[Material supplied]
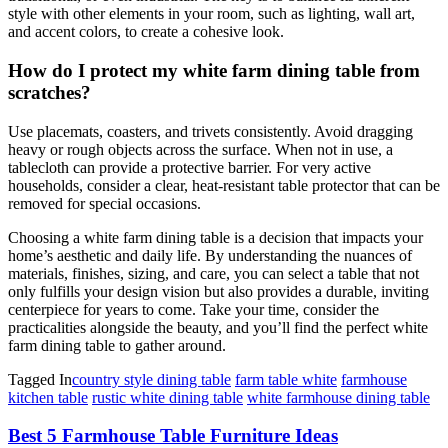
style with other elements in your room, such as lighting, wall art,
and accent colors, to create a cohesive look.
How do I protect my white farm dining table from
scratches?
Use placemats, coasters, and trivets consistently. Avoid dragging
heavy or rough objects across the surface. When not in use, a
tablecloth can provide a protective barrier. For very active
households, consider a clear, heat-resistant table protector that can be
removed for special occasions.
Choosing a white farm dining table is a decision that impacts your
home’s aesthetic and daily life. By understanding the nuances of
materials, finishes, sizing, and care, you can select a table that not
only fulfills your design vision but also provides a durable, inviting
centerpiece for years to come. Take your time, consider the
practicalities alongside the beauty, and you’ll find the perfect white
farm dining table to gather around.
Tagged In
country style dining table
farm table white
farmhouse
kitchen table
rustic white dining table
white farmhouse dining table
Post
Best 5 Farmhouse Table Furniture Ideas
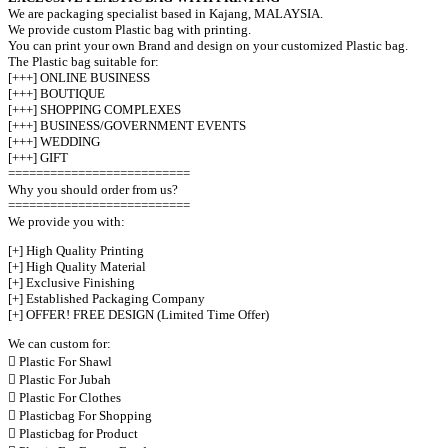
We are packaging specialist based in Kajang, MALAYSIA.
We provide custom Plastic bag with printing.
You can print your own Brand and design on your customized Plastic bag.
The Plastic bag suitable for:
[+++] ONLINE BUSINESS
[+++] BOUTIQUE
[+++] SHOPPING COMPLEXES
[+++] BUSINESS/GOVERNMENT EVENTS
[+++] WEDDING
[+++] GIFT
==========================
Why you should order from us?
==========================
We provide you with:
[+] High Quality Printing
[+] High Quality Material
[+] Exclusive Finishing
[+] Established Packaging Company
[+] OFFER! FREE DESIGN (Limited Time Offer)
We can custom for:
 Plastic For Shawl
 Plastic For Jubah
 Plastic For Clothes
 Plasticbag For Shopping
 Plasticbag for Product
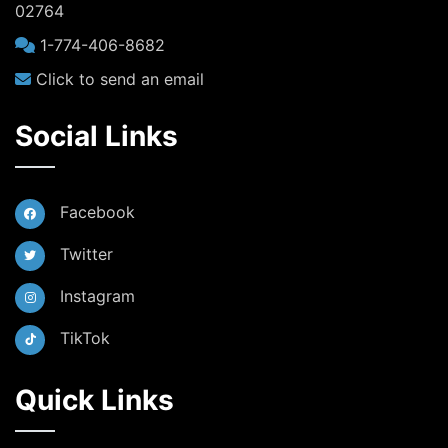
02764
1-774-406-8682
Click to send an email
Social Links
Facebook
Twitter
Instagram
TikTok
Quick Links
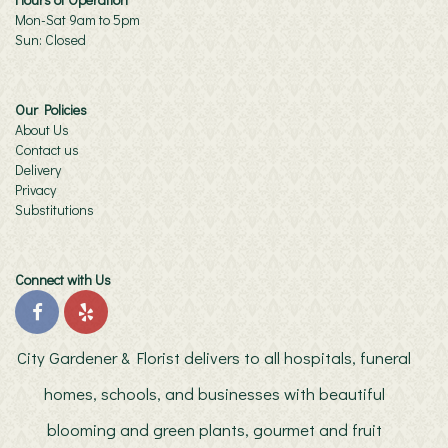
Mon-Sat 9am to 5pm
Sun: Closed
Our Policies
About Us
Contact us
Delivery
Privacy
Substitutions
Connect with Us
City Gardener & Florist delivers to all hospitals, funeral
homes, schools, and businesses with beautiful
blooming and green plants, gourmet and fruit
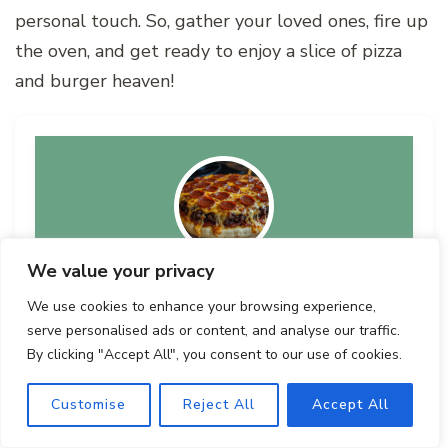
personal touch. So, gather your loved ones, fire up
the oven, and get ready to enjoy a slice of pizza
and burger heaven!
We value your privacy
Ultimate Pizza Burger Pie
We use cookies to enhance your browsing experience,
Recipe by Author
serve personalised ads or content, and analyse our traffic.
By clicking "Accept All", you consent to our use of cookies.
Customise
Reject All
Accept All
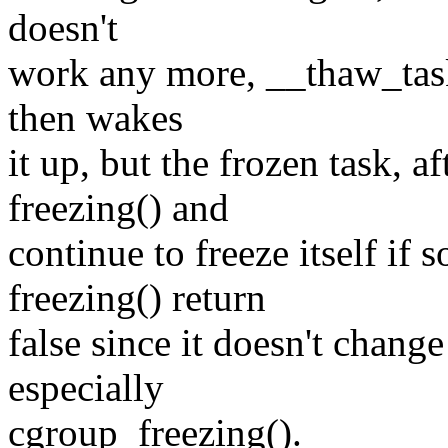
doesn't
work any more, __thaw_task(
then wakes
it up, but the frozen task, af
freezing() and
continue to freeze itself if
freezing() return
false since it doesn't chang
especially
cgroup_freezing().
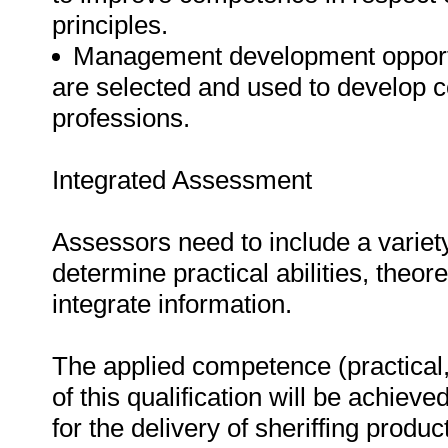
principles.
Management development opportuni
are selected and used to develop c
professions.
Integrated Assessment
Assessors need to include a varie
determine practical abilities, theore
integrate information.
The applied competence (practical,
of this qualification will be achieve
for the delivery of sheriffing produ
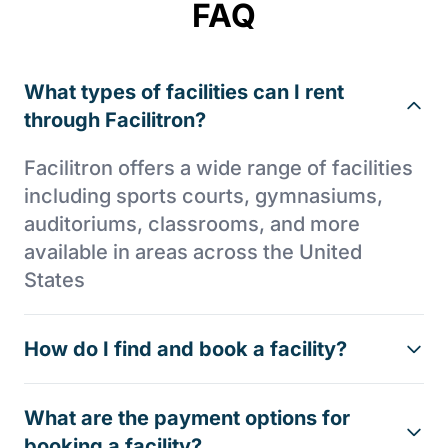
FAQ
What types of facilities can I rent
through Facilitron?
Facilitron offers a wide range of facilities
including sports courts, gymnasiums,
auditoriums, classrooms, and more
available in areas across the United
States
How do I find and book a facility?
What are the payment options for
booking a facility?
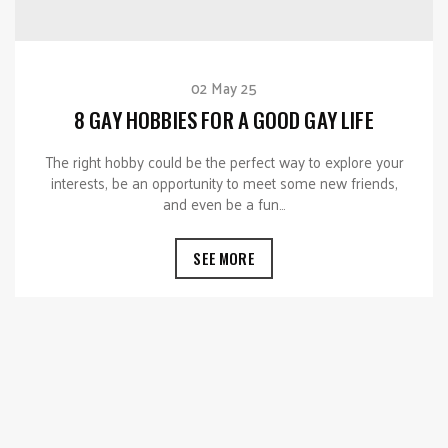
02 May 25
8 GAY HOBBIES FOR A GOOD GAY LIFE
The right hobby could be the perfect way to explore your
interests, be an opportunity to meet some new friends,
and even be a fun…
SEE MORE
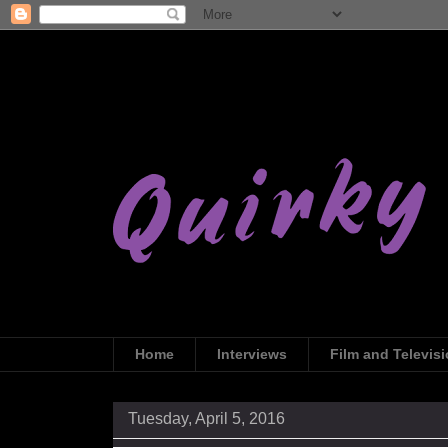
Home
Interviews
Film and Televis
Tuesday, April 5, 2016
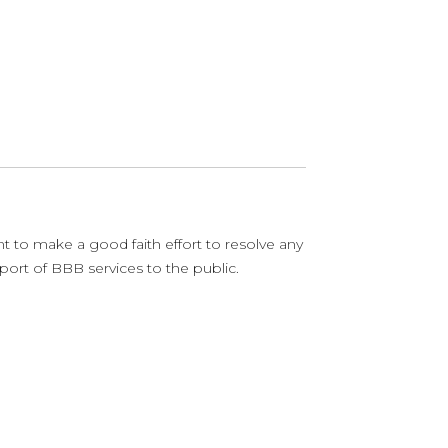
o make a good faith effort to resolve any
ort of BBB services to the public.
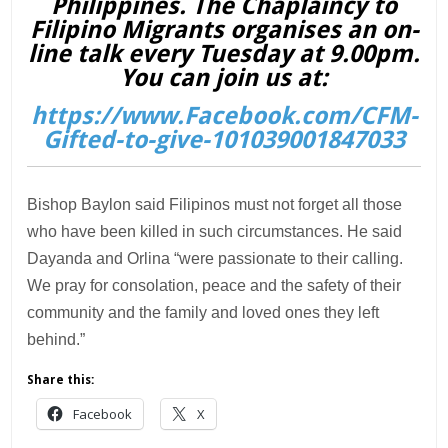
Philippines. The Chaplaincy to
Filipino Migrants organises an on-
line talk every Tuesday at 9.00pm.
You can join us at:
https://www.Facebook.com/CFM-
Gifted-to-give-101039001847033
Bishop Baylon said Filipinos must not forget all those
who have been killed in such circumstances. He said
Dayanda and Orlina “were passionate to their calling.
We pray for consolation, peace and the safety of their
community and the family and loved ones they left
behind.”
Share this:
Facebook
X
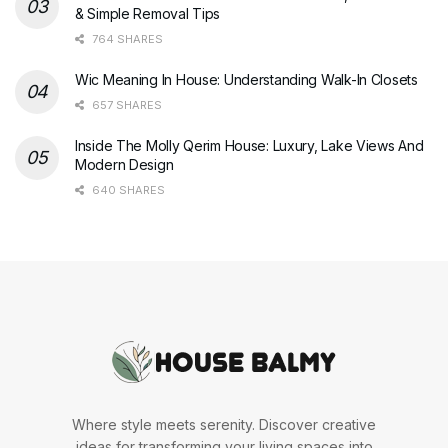
& Simple Removal Tips
764 SHARES
Wic Meaning In House: Understanding Walk-In Closets
657 SHARES
Inside The Molly Qerim House: Luxury, Lake Views And
Modern Design
640 SHARES
Where style meets serenity. Discover creative
ideas for transforming your living spaces into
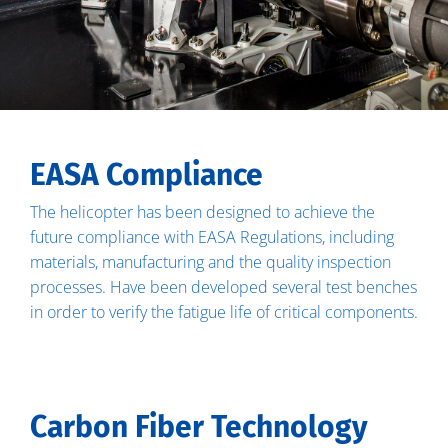
EASA Compliance
The helicopter has been designed to achieve the
future compliance with EASA Regulations, including
materials, manufacturing and the quality inspection
processes. Have been developed several test benches
in order to verify the fatigue life of critical components.
Carbon Fiber Technology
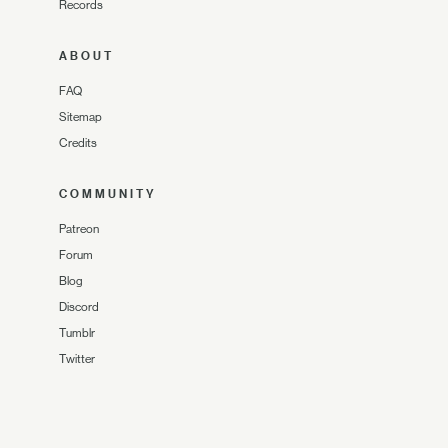
Records
ABOUT
FAQ
Sitemap
Credits
COMMUNITY
Patreon
Forum
Blog
Discord
Tumblr
Twitter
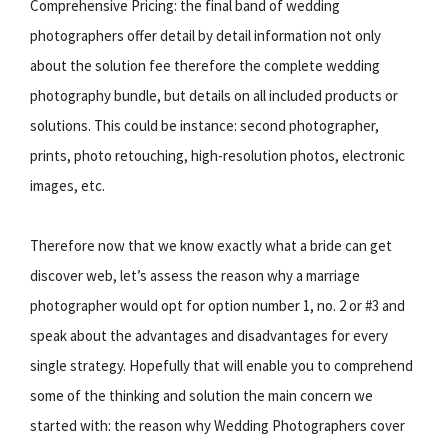
Comprehensive Pricing: the final band of wedding
photographers offer detail by detail information not only
about the solution fee therefore the complete wedding
photography bundle, but details on all included products or
solutions. This could be instance: second photographer,
prints, photo retouching, high-resolution photos, electronic
images, etc.
Therefore now that we know exactly what a bride can get
discover web, let’s assess the reason why a marriage
photographer would opt for option number 1, no. 2 or #3 and
speak about the advantages and disadvantages for every
single strategy. Hopefully that will enable you to comprehend
some of the thinking and solution the main concern we
started with: the reason why Wedding Photographers cover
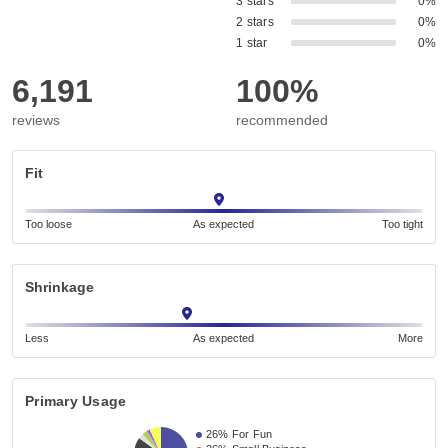
3 stars
0%
2 stars
0%
1 star
0%
6,191
100%
reviews
recommended
Fit
Too loose
As expected
Too tight
Shrinkage
Less
As expected
More
Primary Usage
26%
For Fun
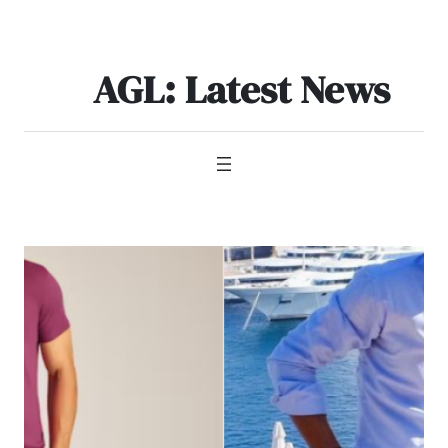
Skip
to
content
AGL: Latest News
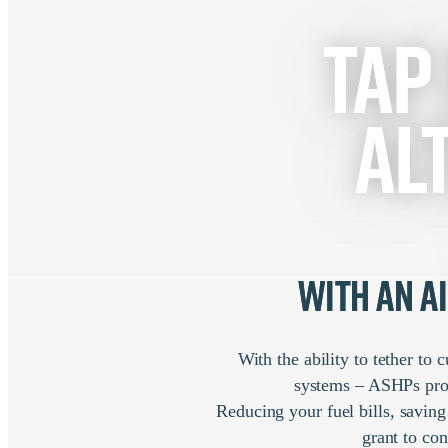
Tap
al
with an A
With the ability to tether to
systems – ASHPs provi
Reducing your fuel bills, savin
grant to con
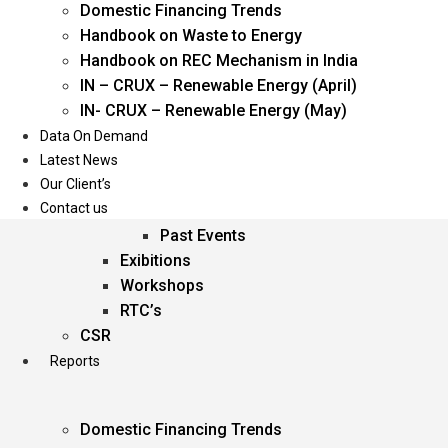
Domestic Financing Trends
Oil & Gas
Handbook on Waste to Energy
Power
Handbook on REC Mechanism in India
Renewable Energy
IN – CRUX – Renewable Energy (April)
Services
IN- CRUX – Renewable Energy (May)
Data On Demand
Events
Latest News
Our Client’s
Conferences
Contact us
Upcoming Events
Past Events
Exibitions
Workshops
RTC’s
CSR
Reports
Domestic Financing Trends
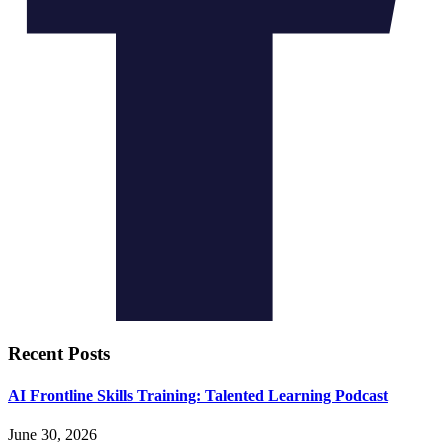
Recent Posts
AI Frontline Skills Training: Talented Learning Podcast
June 30, 2026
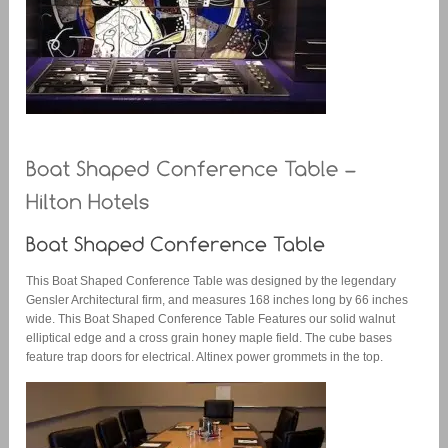
This Boat Shaped Conference Table was designed by the legendary
Gensler Architectural firm, and measures 168 inches long by 66 inches
wide. This Boat Shaped Conference Table Features our solid walnut
elliptical edge and a cross grain honey maple field. The cube bases
feature trap doors for electrical. Altinex power grommets in the top.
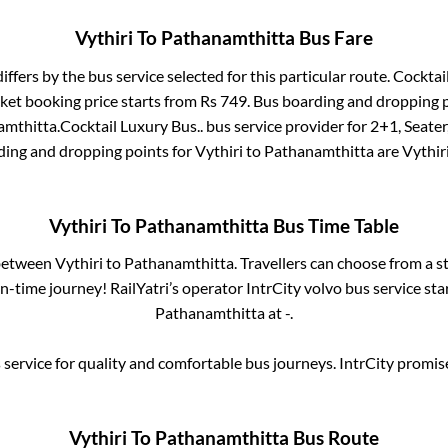
Vythiri
To
Pathanamthitta
Bus Fare
iffers by the bus service selected for this particular route.
Cocktail
cket booking price starts from Rs
749
. Bus boarding and dropping 
amthitta
.
Cocktail Luxury Bus..
bus service provider for
2+1, Seater
ding and dropping points for
Vythiri
to
Pathanamthitta
are
Vythir
Vythiri
To
Pathanamthitta
Bus Time Table
 between
Vythiri
to
Pathanamthitta
. Travellers can choose from a s
-time journey! RailYatri’s operator IntrCity volvo bus service st
Pathanamthitta
at
-
.
service for quality and comfortable bus journeys. IntrCity promi
Vythiri
To
Pathanamthitta
Bus Route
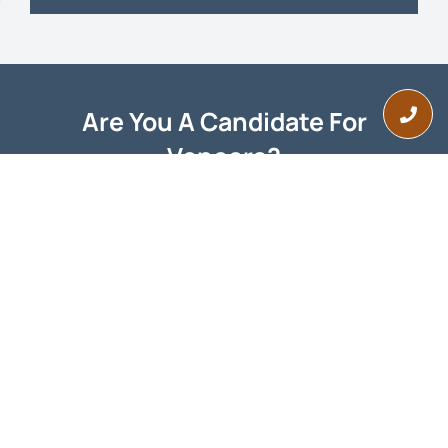
Are You A Candidate For
Veneers?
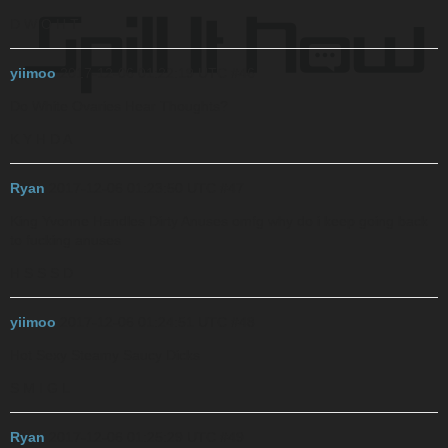
D W O H T
yiimoo
2017-12-06 01:22:19 UTC
#46
Do White Ovaries Hear Thoughts?
K Y H D A
Ryan
2017-12-06 01:23:50 UTC
#47
King Yvonne Handles Dirty Anuses
omfg why do i keep going back
to fucking anuses
H S S S D
yiimoo
2017-12-06 01:24:51 UTC
#48
Hot Sexy Steamy Saucy Dicks
S M I G L
Ryan
2017-12-06 01:25:29 UTC
#49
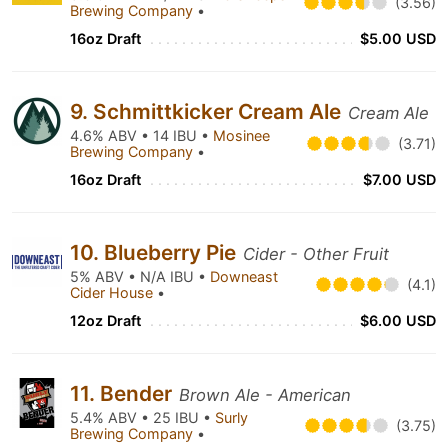
(3.56)
Brewing Company
•
16oz Draft
$5.00 USD
9. Schmittkicker Cream Ale
Cream Ale
4.6% ABV • 14 IBU •
Mosinee
(3.71)
Brewing Company
•
16oz Draft
$7.00 USD
10. Blueberry Pie
Cider - Other Fruit
5% ABV • N/A IBU •
Downeast
(4.1)
Cider House
•
12oz Draft
$6.00 USD
11. Bender
Brown Ale - American
5.4% ABV • 25 IBU •
Surly
(3.75)
Brewing Company
•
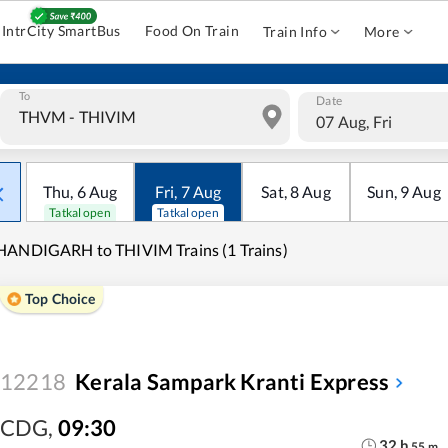
IntrCity SmartBus
Food On Train
Train Info
More
To
Date
07 Aug, Fri
Thu
,
6
Aug
Fri
,
7
Aug
Sat
,
8
Aug
Sun
,
9
Aug
Tatkal open
Tatkal open
ANDIGARH to THIVIM Trains (1 Trains)
Top Choice
12218
Kerala Sampark Kranti Express
CDG
,
09:30
32
h
55
m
[/Material supplied]
- Problem to work on -
In the records above, find the line with "Simple Removal Tips". Print exactly from there through the line with "single strategy. Hopefully", minus the pictures.

- Task answer -
& Simple Removal Tips
764 SHARES
Wic Meaning In House: Understanding Walk-In Closets
657 SHARES
Inside The Molly Qerim House: Luxury, Lake Views And
Modern Design
640 SHARES
Where style meets serenity. Discover creative
ideas for transforming your living spaces into
EASA Compliance
The helicopter has been designed to achieve the
future compliance with EASA Regulations, including
materials, manufacturing and the quality inspection
processes. Have been developed several test benches
in order to verify the fatigue life of critical components.
Carbon Fiber Technology
Records
ABOUT
FAQ
Sitemap
Credits
COMMUNITY
Patreon
Forum
Blog
Discord
Tumblr
Twitter
Comprehensive Pricing: the final band of wedding
photographers offer detail by detail information not only
about the solution fee therefore the complete wedding
photography bundle, but details on all included products or
solutions. This could be instance: second photographer,
prints, photo retouching, high-resolution photos, electronic
images, etc.
Therefore now that we know exactly what a bride can get
discover web, let’s assess the reason why a marriage
photographer would opt for option number 1, no. 2 or #3 and
speak about the advantages and disadvantages for every
single strategy. Hopefully that will enable you to comprehend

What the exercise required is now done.